FEDERAZIONE DI CREMONA, SEZIONE DI PESCAROLO E UNITI: FESTA DELLA REPUBBLICA

Martedì 2 giugno 2020 la locale Sezione “M.O.V.M. S.Ten. R. Ruggeri” A.N.C.R., guidata dal Presidente Massimo Malaggi. in collaborazione con l'Amministrazione Comunale, ha organizzato una celebrazione molto essenziale, fatta di gesti semplici, minimali ma molto significativi, con l'intento di lanciare un messaggio di speranza, rinascita e unione sotto un'unica Bandiera, per commemorare il 74° anniversario della Repubblica Italiana.
La cerimonia, che si è svolta davanti al Monumento ai Caduti, e che è stata coordinata nelle varie fasi dalla Vice Presidente
Laura Vacchelli, non è stata la solita, prima di tutto per la situazione difficile in cui l'Italia versa da qualche mese e poi per la mancata presenza dei bambini delle scuole. Durante questa ricorrenza, tra l'altro, la Sezione Combattenti era a
bituata a consegnare ai bambini della classe quinta della scuola primaria il Tricolore. Non potendolo fare in questa occasione, ma non volendo comunque interrompere la tradizione, la Sezione ha provveduto a recapitare a casa, nei giorni precedenti a ciascun bambino la Bandiera Italiana con unito un breve messaggio.
Alle parole della Vice Presidente si è susseguito poi l'alzabandiera al suono dell'Inno d'Italia, il tutto accompagnato dall'accensione dei fumogeni Tricolore che hanno avvolto il Monumento e al termine del quale, sulle note del Silenzio, si sono ricordati doverosamente i Caduti delle guerre, delle Missioni di Pace e tutti coloro che in questi mesi ci hanno lasciato a causa del virus.

La celebrazione è continuata poi con alcune letture e precisamente: tre
articoli della Costituzione, letti da Elisa Medola; la poesia “La Patria” di Francesca Castellino, interpretata dal maestro Alberto Regonini, in rappresentanza delle scuole; e per terminare la stessa Vice Presidente ha dato lettura del discorso di insediamento di Enrico De Nicola, quale Capo provvisorio della Repubblica Italiana, pronunciato il 15 luglio 1946.

La parola è passato poi al Sindaco
Graziano Cominetti, il quale richiamando e facendo proprio il discorso del '46, ha ribadito l'importanza oggi di non essere “io” e la necessità come in quegli anni lontani di armarsi di forza, coraggio e buona volontà per costruire un paese nuovo.

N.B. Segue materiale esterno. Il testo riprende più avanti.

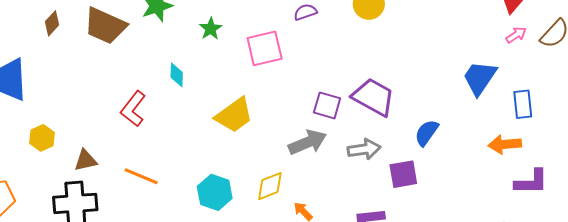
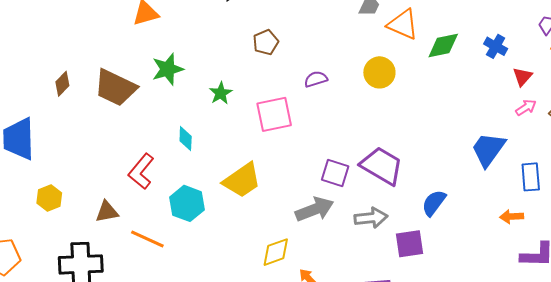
orange arrow: (505, 144) -> (512, 217), size x0.7
brown triangle: (86, 160) -> (107, 212), moved
cyan hexagon: (215, 192) -> (187, 203), moved

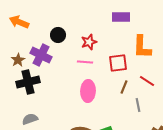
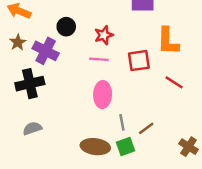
brown star: (18, 60) -> (18, 42), moved
brown line: (124, 87) -> (146, 128), moved, turned 32
gray line: (138, 105) -> (122, 122), moved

Dopo i ringraziamenti finali da parte della Vice Presidente ai presenti, alla Amministrazione Comunale e alla Sezione Bersaglieri di Pieve San Giacomo (CR), con la quale c'è sempre grande collaborazione e unione di intenti, la cerimonia si è conclusa con le note della “Marcia degli Eroi”, dedicata dalla stessa alle Forze Armate, che da sempre si prodigano per la salvaguardia di tutti e che anche in questi mesi, hanno combattuto in prima linea al fianco del personale sanitario per aiutare tutte le persone bisognose.